Start of Block

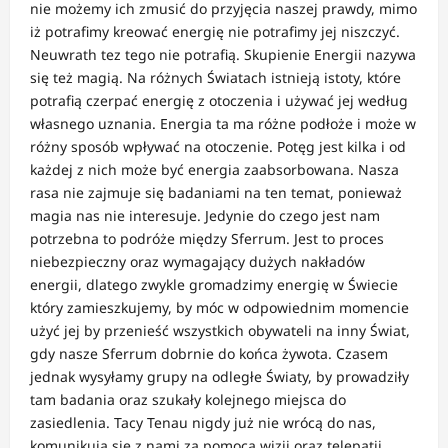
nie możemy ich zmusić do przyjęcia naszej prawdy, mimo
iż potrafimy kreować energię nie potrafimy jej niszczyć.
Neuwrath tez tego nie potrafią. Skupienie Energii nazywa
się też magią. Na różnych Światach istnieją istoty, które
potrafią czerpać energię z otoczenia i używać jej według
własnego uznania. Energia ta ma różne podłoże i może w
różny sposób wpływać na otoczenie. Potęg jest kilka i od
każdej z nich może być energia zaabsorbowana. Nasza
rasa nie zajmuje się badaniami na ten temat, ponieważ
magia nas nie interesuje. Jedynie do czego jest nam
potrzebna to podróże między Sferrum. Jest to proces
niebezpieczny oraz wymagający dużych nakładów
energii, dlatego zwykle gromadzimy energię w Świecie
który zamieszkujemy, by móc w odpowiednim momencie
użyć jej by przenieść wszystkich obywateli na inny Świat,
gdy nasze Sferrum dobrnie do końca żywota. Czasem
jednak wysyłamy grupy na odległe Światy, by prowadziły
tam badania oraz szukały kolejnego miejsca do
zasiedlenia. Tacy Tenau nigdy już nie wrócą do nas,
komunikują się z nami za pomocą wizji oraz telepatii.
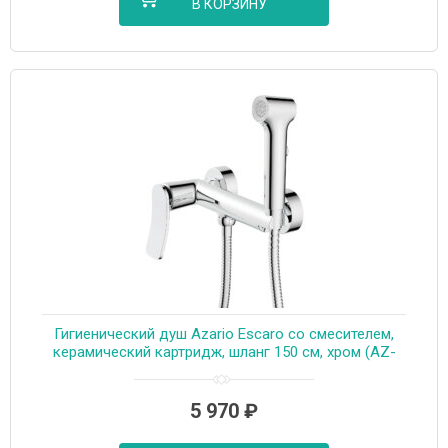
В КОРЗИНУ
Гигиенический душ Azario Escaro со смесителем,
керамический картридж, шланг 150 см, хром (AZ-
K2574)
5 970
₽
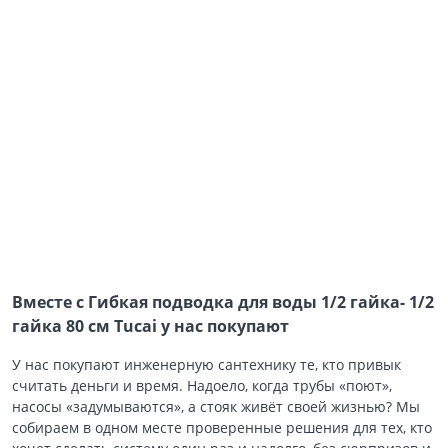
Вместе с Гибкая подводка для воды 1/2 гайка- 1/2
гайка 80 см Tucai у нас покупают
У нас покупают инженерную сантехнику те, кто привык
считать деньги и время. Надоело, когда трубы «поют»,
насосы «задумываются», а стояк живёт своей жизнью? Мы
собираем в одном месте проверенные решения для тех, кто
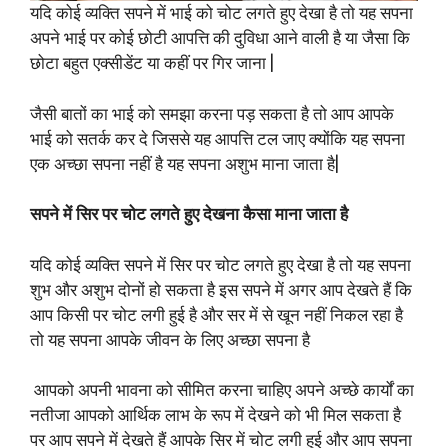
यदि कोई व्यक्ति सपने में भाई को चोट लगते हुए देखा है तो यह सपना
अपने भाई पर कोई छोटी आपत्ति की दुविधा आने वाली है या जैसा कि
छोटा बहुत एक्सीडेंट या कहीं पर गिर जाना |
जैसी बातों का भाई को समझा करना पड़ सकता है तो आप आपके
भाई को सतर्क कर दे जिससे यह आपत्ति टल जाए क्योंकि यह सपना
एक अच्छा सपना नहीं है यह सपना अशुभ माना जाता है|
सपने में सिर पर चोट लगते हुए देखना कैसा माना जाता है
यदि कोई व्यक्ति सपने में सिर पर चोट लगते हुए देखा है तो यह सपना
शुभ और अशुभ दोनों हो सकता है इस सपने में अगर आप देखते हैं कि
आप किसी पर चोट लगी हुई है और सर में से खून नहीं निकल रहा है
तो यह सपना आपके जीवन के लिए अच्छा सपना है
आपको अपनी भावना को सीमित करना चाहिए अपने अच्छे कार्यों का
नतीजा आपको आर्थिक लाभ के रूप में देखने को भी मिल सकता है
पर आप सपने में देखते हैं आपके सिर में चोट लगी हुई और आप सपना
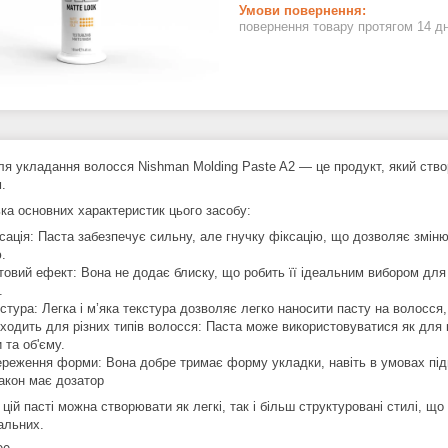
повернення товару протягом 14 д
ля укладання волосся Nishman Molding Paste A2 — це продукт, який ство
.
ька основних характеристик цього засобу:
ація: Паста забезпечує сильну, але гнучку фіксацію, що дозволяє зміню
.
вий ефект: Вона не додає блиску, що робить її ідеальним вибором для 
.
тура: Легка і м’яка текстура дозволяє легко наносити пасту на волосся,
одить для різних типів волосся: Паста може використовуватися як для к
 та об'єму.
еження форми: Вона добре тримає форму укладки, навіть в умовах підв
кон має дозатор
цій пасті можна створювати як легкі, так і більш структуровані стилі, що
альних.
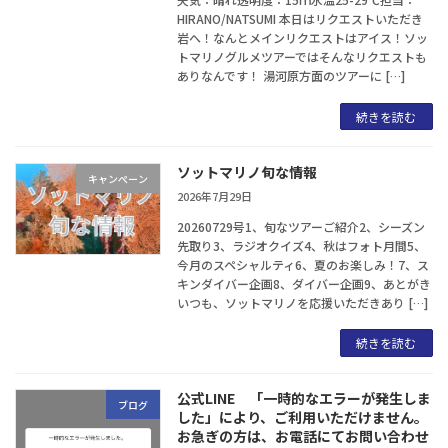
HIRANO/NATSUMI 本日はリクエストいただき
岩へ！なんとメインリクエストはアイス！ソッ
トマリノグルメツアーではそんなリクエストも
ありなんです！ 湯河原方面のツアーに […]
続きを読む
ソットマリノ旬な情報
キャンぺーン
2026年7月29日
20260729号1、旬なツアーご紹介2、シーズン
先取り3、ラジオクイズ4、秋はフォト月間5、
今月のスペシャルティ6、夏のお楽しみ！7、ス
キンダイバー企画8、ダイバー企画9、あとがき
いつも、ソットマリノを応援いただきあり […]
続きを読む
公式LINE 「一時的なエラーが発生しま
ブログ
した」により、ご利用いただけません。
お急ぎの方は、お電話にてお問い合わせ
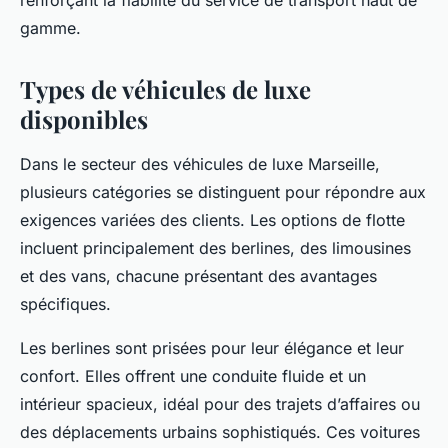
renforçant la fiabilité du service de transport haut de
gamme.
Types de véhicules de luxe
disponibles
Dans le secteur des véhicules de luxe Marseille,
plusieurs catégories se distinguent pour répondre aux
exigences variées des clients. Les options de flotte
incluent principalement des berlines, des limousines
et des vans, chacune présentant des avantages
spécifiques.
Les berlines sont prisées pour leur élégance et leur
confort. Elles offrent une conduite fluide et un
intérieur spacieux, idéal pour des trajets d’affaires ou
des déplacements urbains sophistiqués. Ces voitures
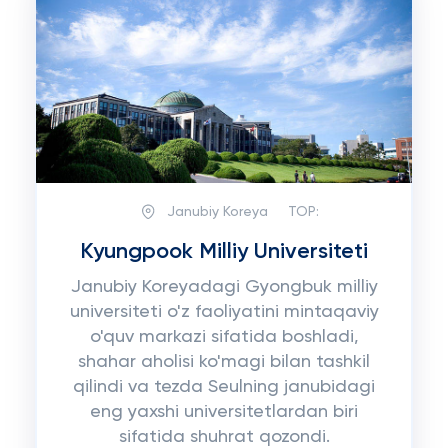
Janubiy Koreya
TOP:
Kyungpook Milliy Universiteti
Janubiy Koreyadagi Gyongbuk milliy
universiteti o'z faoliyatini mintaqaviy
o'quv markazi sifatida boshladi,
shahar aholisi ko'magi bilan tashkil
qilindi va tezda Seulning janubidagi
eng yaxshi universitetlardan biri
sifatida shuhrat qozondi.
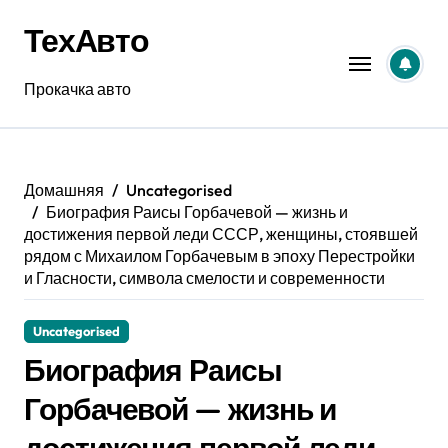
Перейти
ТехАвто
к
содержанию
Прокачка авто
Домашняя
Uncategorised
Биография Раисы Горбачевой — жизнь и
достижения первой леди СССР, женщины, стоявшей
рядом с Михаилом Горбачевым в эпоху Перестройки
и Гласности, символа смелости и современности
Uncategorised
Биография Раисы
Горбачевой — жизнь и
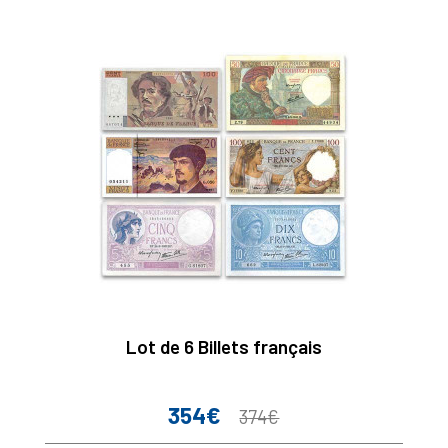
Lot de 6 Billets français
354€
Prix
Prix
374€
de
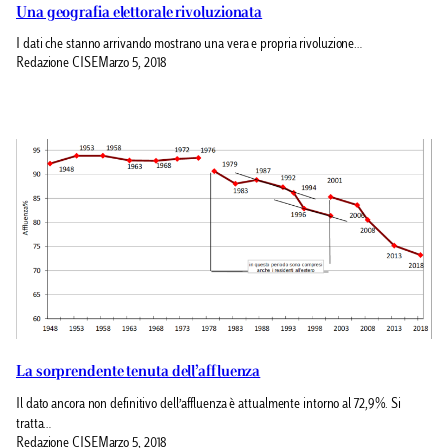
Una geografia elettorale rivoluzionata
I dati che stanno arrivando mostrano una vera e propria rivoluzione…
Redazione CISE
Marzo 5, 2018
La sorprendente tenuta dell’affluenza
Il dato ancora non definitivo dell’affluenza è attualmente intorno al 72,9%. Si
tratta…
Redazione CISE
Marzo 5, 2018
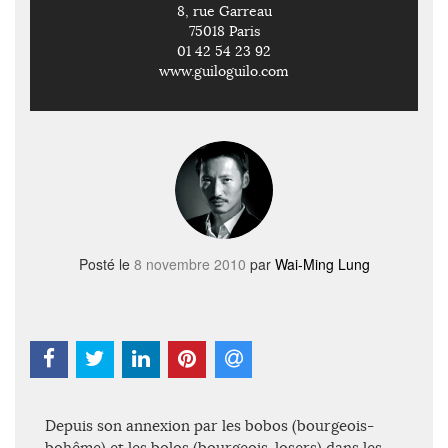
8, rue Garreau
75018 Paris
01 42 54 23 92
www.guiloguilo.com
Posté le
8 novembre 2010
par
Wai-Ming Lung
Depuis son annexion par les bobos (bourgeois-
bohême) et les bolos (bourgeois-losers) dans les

End of Block

:: Assignment ::
Using the entries, count how many lines contain the string "véhicules". Write only the number.

:: Output below ::
2